日本の「食料自給率38%」はウソ!? コロナ禍でも全然大丈夫だった

 日本は世界でも食料自給率の低い国――子供のころから学校の授業でそう教えられ、今でもそうしたニュースをたまに目にする。農林水産省の発表によると、令和元年度の日本の食料自給率はたったの38%だ。

 ここ20年は40%前後で推移しており、多くの国民は「そんなものだろう」と当然の結果として受け入れているかもしれない。現に国土交通省『国土の利用区分別面積』を見ると、18年時点の日本の農地面積は442万ヘクタール。これは国土の約11.7%に過ぎず、1億2000万人以上の食事を賄うには足りないことは十分に想像できる。だが、38%という食料自給率は意図的に低く見せているという意見もある。

 食糧問題に詳しいジャーナリストは、「食料自給率にはカロリーベースと生産高ベースという2つの計算方法があり、日本は前者のほうが数値が低くなる。38%というのはカロリーベースで生産高ベースだと66%になることはあまり知られていない」と話す。

 ちなみに海外では生産高ベースで表記するのが一般的。ちなみに66%というのはヨーロッパ有数の農業生産量を誇るドイツと同じ自給率。イギリス(60%)よりも高く、先進国の中ではむしろ上位の部類だという。

「日本の農業政策は、基本的に食料自給率が低いことを前提に行っています。いずれの計算方法でも100%を割っている以上、輸入に頼らざるを得ないのは事実ですが、ここまで自給率を下げてしまったのは政府の減反政策の影響が大きい。
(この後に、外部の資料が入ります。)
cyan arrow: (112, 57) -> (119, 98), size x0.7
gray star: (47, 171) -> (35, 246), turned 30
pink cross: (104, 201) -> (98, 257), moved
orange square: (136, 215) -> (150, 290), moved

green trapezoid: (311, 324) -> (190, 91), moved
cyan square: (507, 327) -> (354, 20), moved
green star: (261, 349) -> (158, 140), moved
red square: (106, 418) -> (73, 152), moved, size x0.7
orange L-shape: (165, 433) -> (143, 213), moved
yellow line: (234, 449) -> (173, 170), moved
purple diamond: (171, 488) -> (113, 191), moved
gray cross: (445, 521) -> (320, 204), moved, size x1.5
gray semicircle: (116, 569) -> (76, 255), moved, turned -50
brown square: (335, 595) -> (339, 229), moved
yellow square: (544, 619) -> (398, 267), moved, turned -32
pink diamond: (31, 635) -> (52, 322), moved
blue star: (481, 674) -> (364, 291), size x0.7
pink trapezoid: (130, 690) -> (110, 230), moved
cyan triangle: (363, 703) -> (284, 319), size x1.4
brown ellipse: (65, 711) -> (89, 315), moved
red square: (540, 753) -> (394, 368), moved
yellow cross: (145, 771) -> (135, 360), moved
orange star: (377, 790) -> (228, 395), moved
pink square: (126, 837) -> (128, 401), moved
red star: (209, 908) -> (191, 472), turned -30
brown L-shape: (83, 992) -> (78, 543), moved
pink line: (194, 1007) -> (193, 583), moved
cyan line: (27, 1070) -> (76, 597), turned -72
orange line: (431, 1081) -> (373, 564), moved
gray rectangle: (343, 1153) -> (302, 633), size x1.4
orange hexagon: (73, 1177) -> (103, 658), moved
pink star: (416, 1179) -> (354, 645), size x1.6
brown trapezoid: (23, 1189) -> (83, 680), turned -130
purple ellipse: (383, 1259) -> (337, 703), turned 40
やっていることが矛盾しているんです」(前出・ジャーナリスト)

 ただし、日本の自給率は今の水準のままでも特に問題はないとか。

「世界的にはむしろ供給過多になっています。日本はウソではないにせよ政府にとって都合のいい数字を並べることで危機感を煽っているだけ。つまり、本当はピンチでも何でもないんです」(前出・ジャーナリスト)

 言われてみれば、今は食品ロスが大きな社会問題となっているほど。確かに、言うほど深刻な状況というわけではないようだ。